Linux Optical Character Recognition (OCR) Tools

1. Introduction

In a digital world where information is key, Optical Character Recognition (OCR) technology plays a pivotal role in transforming printed or handwritten text into editable, searchable, and shareable digital content.

OCR is the process that converts an image or Portable Document Format (PDF) of text into machine-readable text format.

For Linux users, there’s a wealth of OCR tools available to choose from, each with its unique features and capabilities.

In this tutorial, we’ll delve into the world of OCR tools tailored for Linux, shedding light on some of the best options available to help us harness the transformative capabilities of text recognition.

2. Tesseract OCR

Tesseract OCR is an open-source optical character recognition engine available for various operating systems.

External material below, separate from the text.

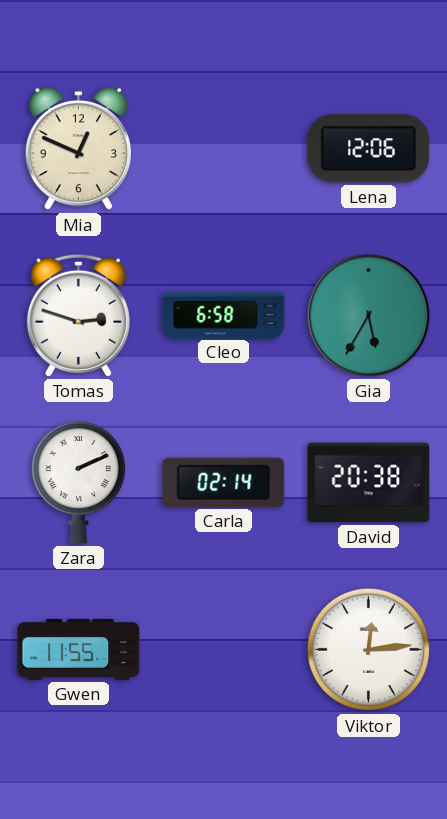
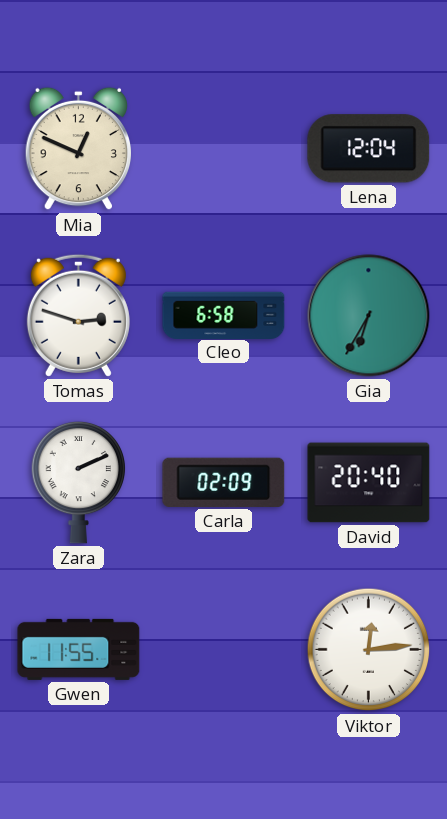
Lena: 12:06 -> 12:04
Gia: 5:35 -> 6:35
Carla: 02:14 -> 02:09
David: 20:38 -> 20:40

Originally developed by Hewlett-Packard, Tesseract is now maintained by Google, making it a robust and reliable choice for Linux users. In addition, it supports over 100 languages, which ensures its versatility around the world.

Tesseract’s strength lies in several main points:

accuracy, especially with clear and well-formatted text
handling of a variety of images and document formats
command-line and GUI methods for both beginners and advanced users

Now, let’s delve deeper into the use of this OCR engine.

2.1. Installation

We start by installing the tesseract command on our system via the local package manager.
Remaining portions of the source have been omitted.